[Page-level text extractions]
....

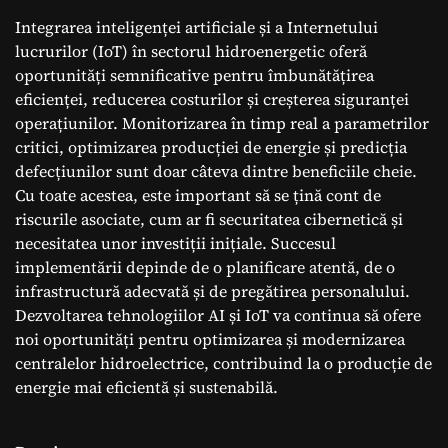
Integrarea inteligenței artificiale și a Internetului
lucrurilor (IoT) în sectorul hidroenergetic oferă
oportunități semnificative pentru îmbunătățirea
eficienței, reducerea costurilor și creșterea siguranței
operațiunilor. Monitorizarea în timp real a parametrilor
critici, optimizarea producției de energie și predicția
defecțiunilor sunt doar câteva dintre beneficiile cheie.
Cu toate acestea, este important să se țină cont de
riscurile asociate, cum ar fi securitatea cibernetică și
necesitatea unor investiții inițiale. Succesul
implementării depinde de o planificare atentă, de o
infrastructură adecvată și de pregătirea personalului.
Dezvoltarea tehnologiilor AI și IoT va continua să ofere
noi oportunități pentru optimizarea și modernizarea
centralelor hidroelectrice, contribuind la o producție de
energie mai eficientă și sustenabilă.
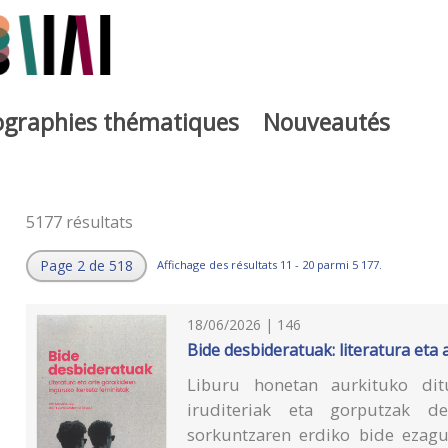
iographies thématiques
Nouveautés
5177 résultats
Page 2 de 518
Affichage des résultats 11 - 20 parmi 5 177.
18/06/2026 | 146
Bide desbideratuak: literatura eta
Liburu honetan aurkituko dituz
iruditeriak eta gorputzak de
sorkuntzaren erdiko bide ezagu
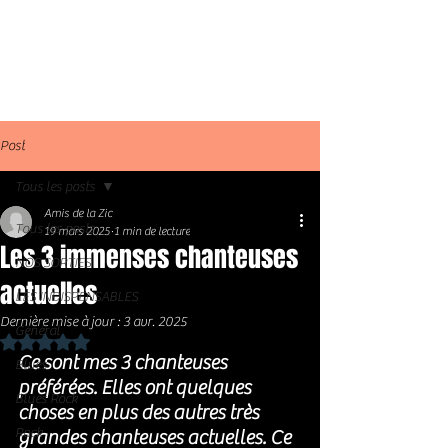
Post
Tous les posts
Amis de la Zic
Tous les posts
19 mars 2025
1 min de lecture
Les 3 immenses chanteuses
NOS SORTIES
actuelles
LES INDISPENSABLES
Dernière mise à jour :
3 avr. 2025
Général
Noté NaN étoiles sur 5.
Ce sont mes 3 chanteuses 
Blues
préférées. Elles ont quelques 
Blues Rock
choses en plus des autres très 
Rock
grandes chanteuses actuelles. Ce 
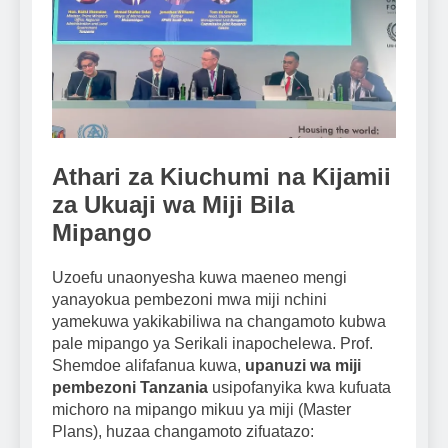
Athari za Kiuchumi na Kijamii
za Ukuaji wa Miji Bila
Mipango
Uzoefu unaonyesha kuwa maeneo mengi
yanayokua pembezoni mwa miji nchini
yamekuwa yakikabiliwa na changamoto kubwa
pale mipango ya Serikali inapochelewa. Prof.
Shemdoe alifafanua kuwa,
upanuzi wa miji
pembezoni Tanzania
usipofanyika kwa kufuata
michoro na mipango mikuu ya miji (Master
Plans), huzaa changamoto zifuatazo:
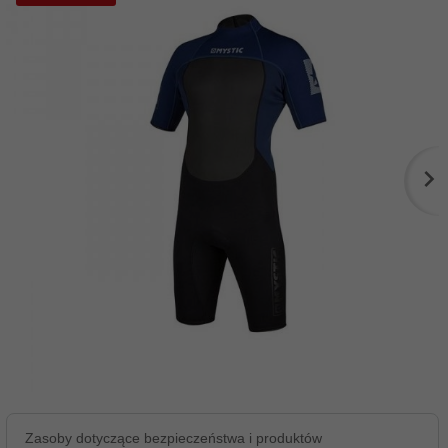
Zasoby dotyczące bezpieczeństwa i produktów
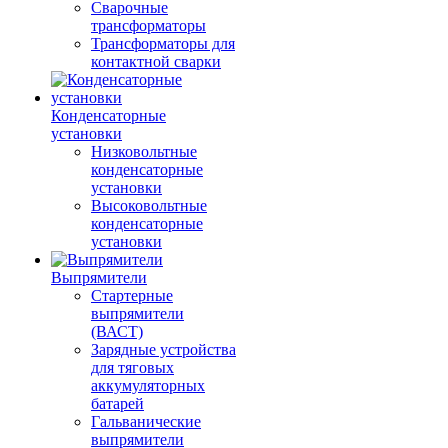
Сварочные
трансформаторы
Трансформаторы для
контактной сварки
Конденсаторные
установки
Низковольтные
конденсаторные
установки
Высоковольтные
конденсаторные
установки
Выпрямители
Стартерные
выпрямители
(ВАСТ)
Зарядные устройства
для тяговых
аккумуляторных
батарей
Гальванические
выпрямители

....

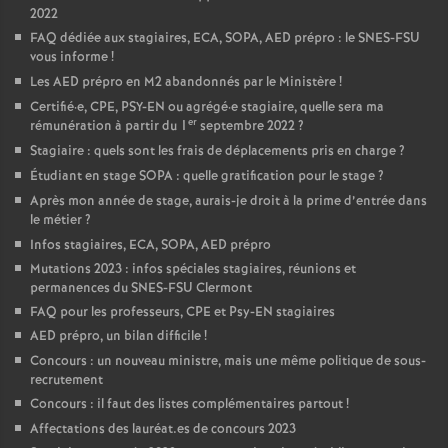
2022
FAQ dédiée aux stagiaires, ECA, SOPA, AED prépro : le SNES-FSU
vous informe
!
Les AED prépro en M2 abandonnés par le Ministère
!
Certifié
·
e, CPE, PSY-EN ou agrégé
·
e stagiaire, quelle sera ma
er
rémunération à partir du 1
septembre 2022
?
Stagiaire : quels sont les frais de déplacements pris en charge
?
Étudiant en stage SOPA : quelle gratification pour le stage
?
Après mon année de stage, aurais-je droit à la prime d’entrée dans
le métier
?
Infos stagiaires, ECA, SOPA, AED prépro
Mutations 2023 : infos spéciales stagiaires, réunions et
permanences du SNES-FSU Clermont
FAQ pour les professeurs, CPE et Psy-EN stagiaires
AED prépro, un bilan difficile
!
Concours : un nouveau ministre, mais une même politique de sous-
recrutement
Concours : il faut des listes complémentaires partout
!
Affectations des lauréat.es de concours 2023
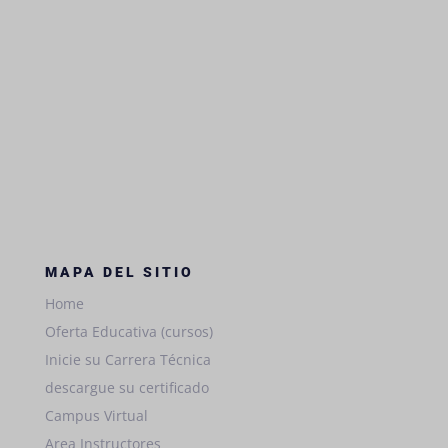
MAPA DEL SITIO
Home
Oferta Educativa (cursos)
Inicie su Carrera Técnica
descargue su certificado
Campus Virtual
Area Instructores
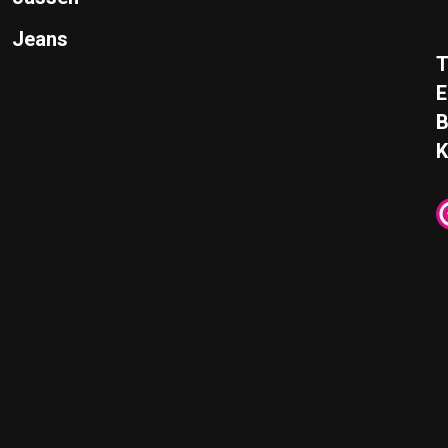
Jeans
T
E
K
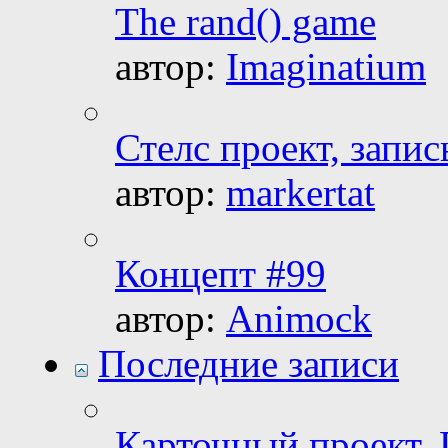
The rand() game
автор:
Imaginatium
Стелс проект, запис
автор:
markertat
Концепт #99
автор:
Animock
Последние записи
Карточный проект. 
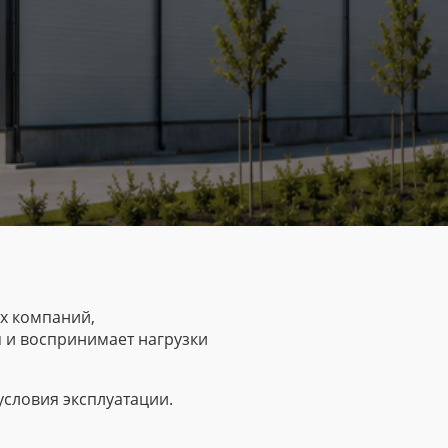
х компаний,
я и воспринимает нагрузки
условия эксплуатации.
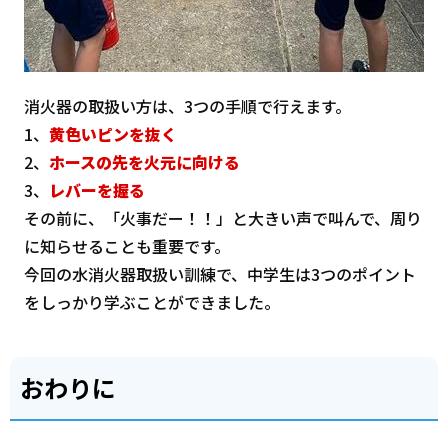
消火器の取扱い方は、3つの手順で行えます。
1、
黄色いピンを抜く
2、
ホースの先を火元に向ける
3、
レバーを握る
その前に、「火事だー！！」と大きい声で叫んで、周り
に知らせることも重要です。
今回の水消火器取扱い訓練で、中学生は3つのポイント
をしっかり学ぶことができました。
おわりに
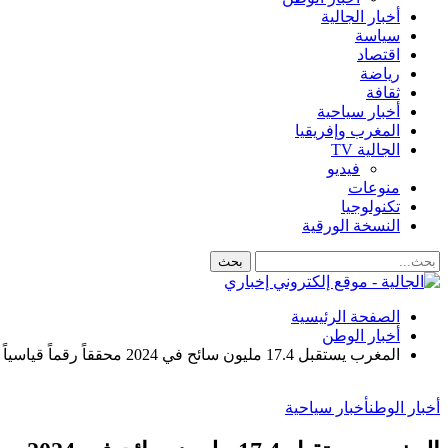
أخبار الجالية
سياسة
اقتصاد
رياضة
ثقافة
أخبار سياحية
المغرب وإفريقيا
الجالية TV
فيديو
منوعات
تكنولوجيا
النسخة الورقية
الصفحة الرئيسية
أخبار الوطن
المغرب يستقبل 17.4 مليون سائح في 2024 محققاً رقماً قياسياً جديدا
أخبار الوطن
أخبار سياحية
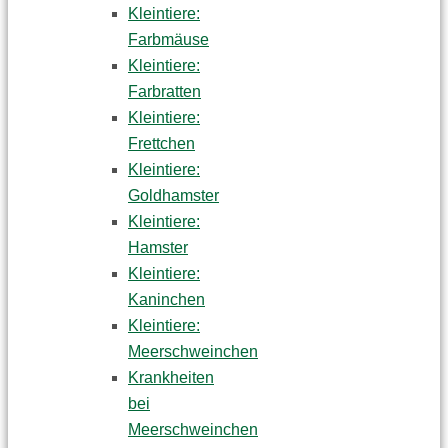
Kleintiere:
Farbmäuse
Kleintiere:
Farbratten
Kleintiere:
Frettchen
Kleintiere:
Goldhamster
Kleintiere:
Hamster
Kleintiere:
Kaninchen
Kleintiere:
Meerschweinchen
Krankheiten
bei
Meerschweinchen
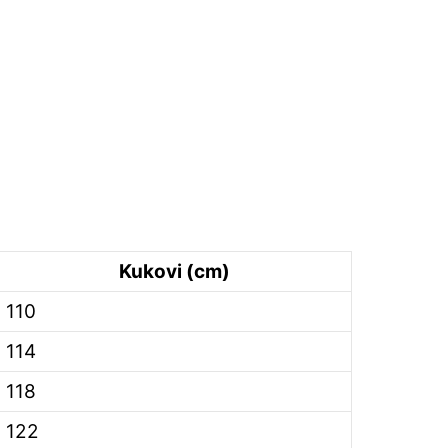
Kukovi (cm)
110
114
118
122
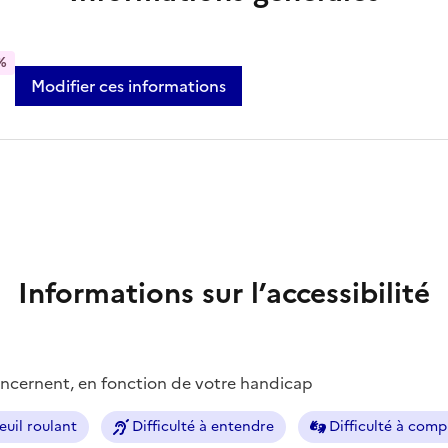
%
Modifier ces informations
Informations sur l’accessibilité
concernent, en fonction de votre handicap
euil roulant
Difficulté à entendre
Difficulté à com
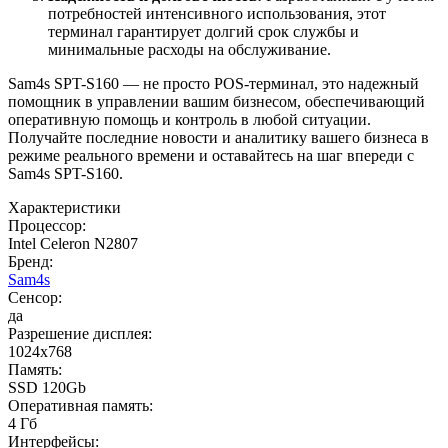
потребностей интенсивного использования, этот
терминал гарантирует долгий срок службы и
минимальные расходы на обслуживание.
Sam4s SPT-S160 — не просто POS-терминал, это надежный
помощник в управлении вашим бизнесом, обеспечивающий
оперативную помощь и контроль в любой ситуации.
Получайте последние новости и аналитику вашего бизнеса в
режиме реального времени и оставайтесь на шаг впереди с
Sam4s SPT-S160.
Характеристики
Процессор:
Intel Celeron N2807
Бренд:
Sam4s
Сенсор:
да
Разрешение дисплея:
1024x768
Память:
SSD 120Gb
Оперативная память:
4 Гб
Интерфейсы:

....

TASK ITEM — Show the lines of the records that include the string "stagiaires".

SOLUTION FOR THIS PROBLEM —
FAQ dédiée aux stagiaires, ECA, SOPA, AED prépro : le SNES-FSU
Infos stagiaires, ECA, SOPA, AED prépro
Mutations 2023 : infos spéciales stagiaires, réunions et
FAQ pour les professeurs, CPE et Psy-EN stagiaires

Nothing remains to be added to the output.